Un chiffre, une force, l'échelle des vents : est-ce bien  utile !

Mais de l'émulsion iodée que l'on respire à pleins poumons ? Céleste alchimie ?  Etranges transes que le passager des vents  se doit de danser en reveillant  l'ancestrale pantomime aux dieux  ...!

 

Que dire, quoi évoquer, comment imaginer pareilles énergies, un  souffle qui jamais ne s'épuise, le dénouement fluide  des forces obscures ouvrageant la pierre, les falaises !  

En explorer les spires invisibles, en risquer les arcanes, le labyrinthe, la furie des éléments que le chaos ne vainc pas ! 

L'harmonie se fait âme qui  effleure et caresse  la mer d'un revers d'aile, qui reçoit,  l'instant d'une bourrasque, une gifle d'embruns aux envivrantes fragrances.

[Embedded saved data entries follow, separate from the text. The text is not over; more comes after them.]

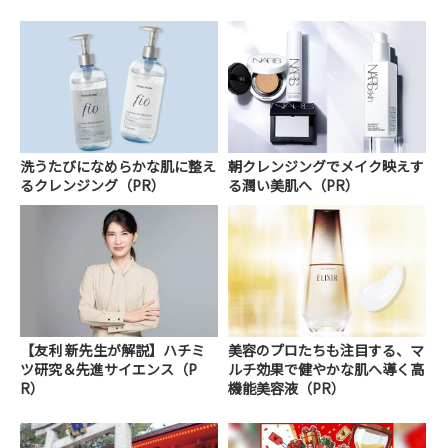
洗うたびになめらかな肌に整え
朝クレンジングでメイク映えす
るクレンジング（PR）
る潤い美肌へ（PR）
【友利 新先生が解説】ハチミ
美容のプロたちも注目する、マ
ツ研究＆先進サイエンス（P
ルチ効果で健やかな肌へ導く高
R）
機能美容液（PR）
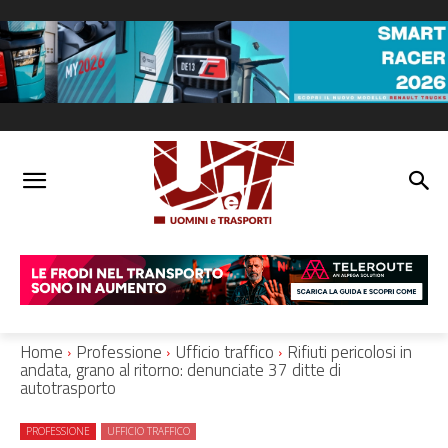
Home
Professione
Ufficio traffico
Rifiuti pericolosi in
andata, grano al ritorno: denunciate 37 ditte di
autotrasporto
PROFESSIONE
UFFICIO TRAFFICO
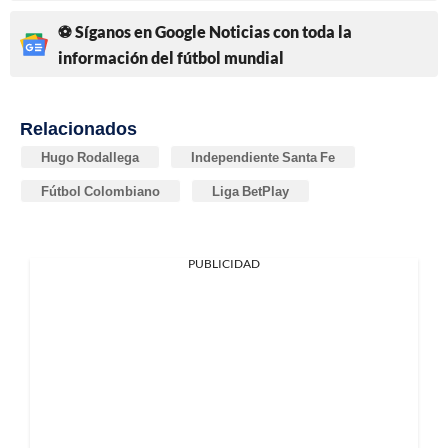
⚽ Síganos en Google Noticias con toda la
información del fútbol mundial
Relacionados
Hugo Rodallega
Independiente Santa Fe
Fútbol Colombiano
Liga BetPlay
PUBLICIDAD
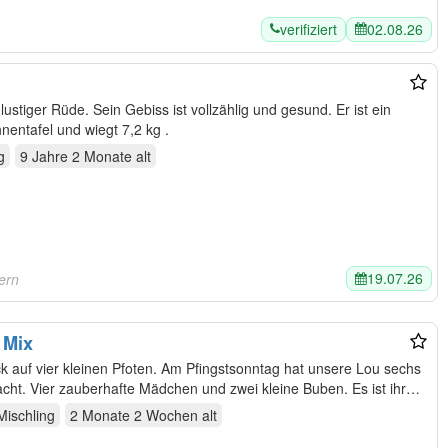
verifiziert
02.08.26
lustiger Rüde. Sein Gebiss ist vollzählig und gesund. Er ist ein
nder, reinrassiger Rüde mit Ahnentafel und wiegt 7,2 kg .
g
9 Jahre 2 Monate
alt
19.07.26
ern
 Mix
n. Am Pfingstsonntag hat unsere Lou sechs
cht. Vier zauberhafte Mädchen und zwei kleine Buben. Es ist ihr…
Mischling
2 Monate 2 Wochen
alt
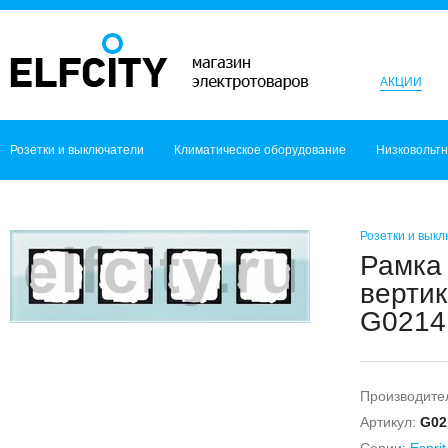
АКЦИИ
Розетки и выключатели
Климатическое оборудование
Низковольт
Розетки и вык
Рамка 
вертик
G02141
Производите
Артикул:
G02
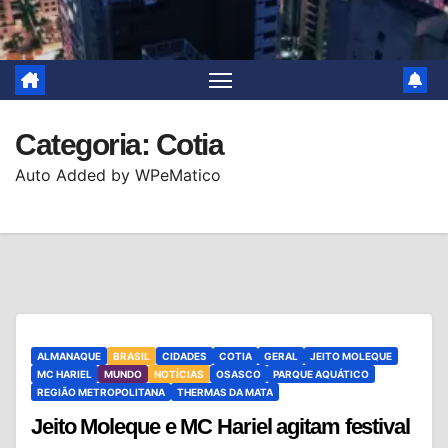
Categoria:
Cotia
Auto Added by WPeMatico
ALMANAQUE
BRASIL
CIDADES
COTIA
GERAL
JEITO MOLEQUE
MC HARIEL
MUNDO
NOTÍCIAS
OSASCO
PARQUE AQUÁTICO
REGIÃO METROPOLITANA
THERMAS DA MATA
Jeito Moleque e MC Hariel agitam festival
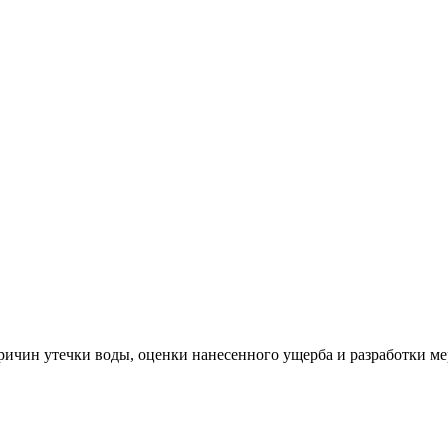
ричин утечки воды, оценки нанесенного ущерба и разработки м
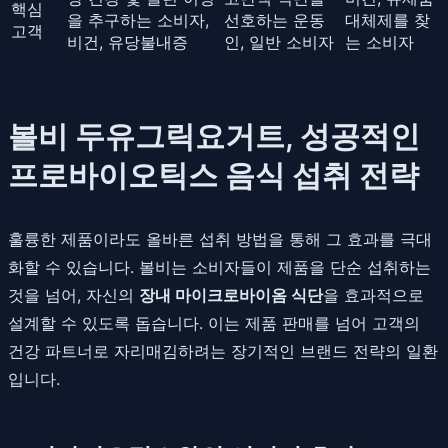
핵심
을 추구하는 소비자,
선호하는 운동
대체제를 찾
고객
비건, 유당불내증
인, 일반 소비자
는 소비자
볼비 두유그릭요거트, 성공적인
프로바이오틱스 음식 섭취 전략
훌륭한 제품이라도 올바른 섭취 방법을 통해 그 효과를 극대
화할 수 있습니다. 볼비는 소비자들이 제품을 단순 섭취하는
것을 넘어, 자신의
장내 마이크로바이옴 식단
을 효과적으로
설계할 수 있도록 돕습니다. 이는 제품 판매를 넘어 고객의
건강 파트너로 자리매김하려는 장기적인 브랜드 전략의 일환
입니다.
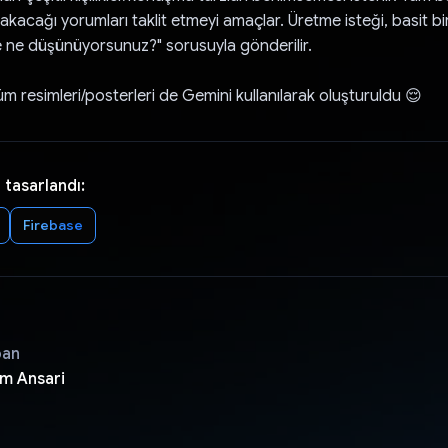
akacağı yorumları taklit etmeyi amaçlar. Üretme isteği, basit bi
ne düşünüyorsunuz?" sorusuyla gönderilir.
m resimleri/posterleri de Gemini kullanılarak oluşturuldu 😌
 tasarlandı:
Firebase
pan
m Ansari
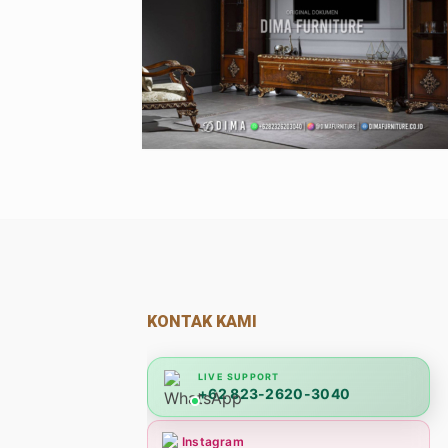
KONTAK KAMI
LIVE SUPPORT
+62 823-2620-3040
Instagram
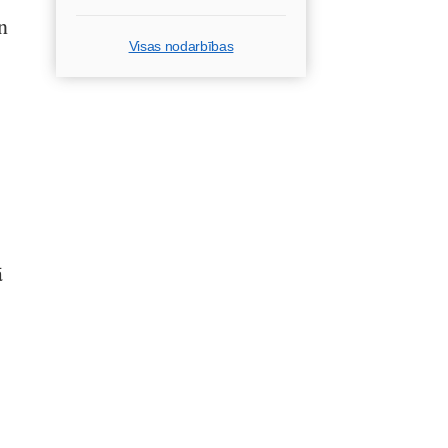
n
Visas nodarbības
ā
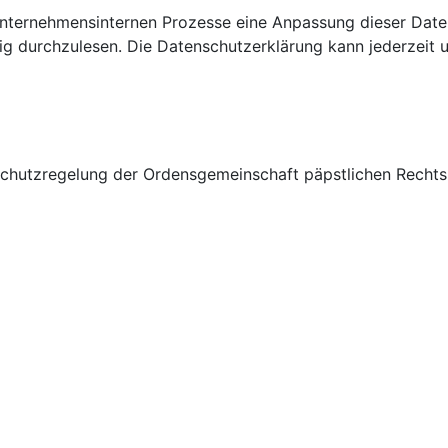
ternehmensinternen Prozesse eine Anpassung dieser Daten
ßig durchzulesen. Die Datenschutzerklärung kann jederzeit 
schutzregelung der Ordensgemeinschaft päpstlichen Rechts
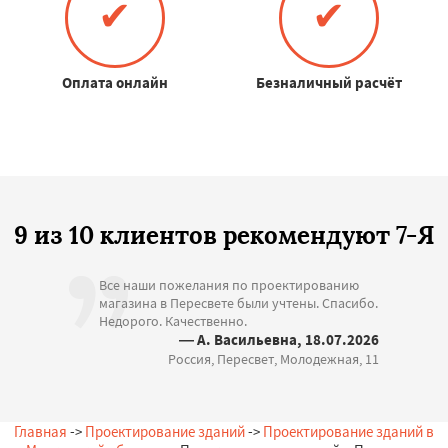
✔
✔
Оплата онлайн
Безналичный расчёт
9 из 10 клиентов рекомендуют 7-Я
Все наши пожелания по проектированию
магазина в Пересвете были учтены. Спасибо.
Недорого. Качественно.
— А. Васильевна, 18.07.2026
Россия, Пересвет, Молодежная, 11
Главная
->
Проектирование зданий
->
Проектирование зданий в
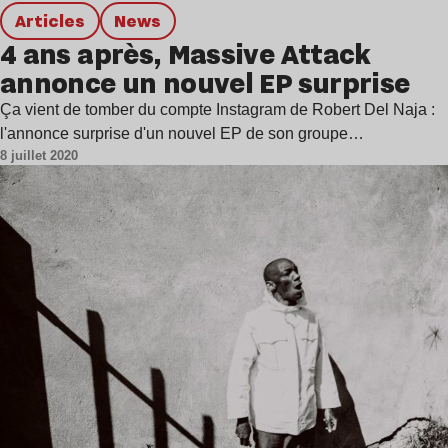
Articles
news
4 ans après, Massive Attack
annonce un nouvel EP surprise
Ça vient de tomber du compte Instagram de Robert Del Naja :
l'annonce surprise d'un nouvel EP de son groupe…
8 juillet 2020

Perdu au milieu de l'immensité des puffins,  cerné d'azurs  chavirés, oser, mériter l'Eau-Delà du coup de temps...

On se sent si petit, perpétuel enfant de la mer,  à l'orée de l'autre rive. Partir, revenir, qu'importe le sens ! 

Le silence de la mer prend la  forme  d'une ellipse, à la fois orbe et roue du temps. Le vent en  dispose, le Tout compose, l'éternel en allé demeure, souverain...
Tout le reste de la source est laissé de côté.